===== RECORDS SHOWN =====
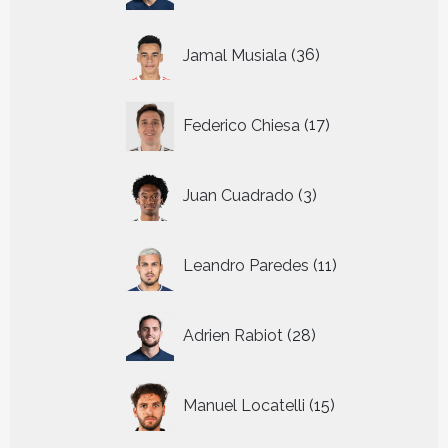
36
Jamal Musiala
36
producten
17
Federico Chiesa
17
producten
3
Juan Cuadrado
3
producten
11
Leandro Paredes
11
producten
28
Adrien Rabiot
28
producten
15
Manuel Locatelli
15
producten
=====
▸ TASK GOAL: Set down the entries exactly as they appear, with every picture left out.

▸ RESULT OF THIS EXERCISE:
36
Jamal Musiala
36
producten
17
Federico Chiesa
17
producten
3
Juan Cuadrado
3
producten
11
Leandro Paredes
11
producten
28
Adrien Rabiot
28
producten
15
Manuel Locatelli
15
producten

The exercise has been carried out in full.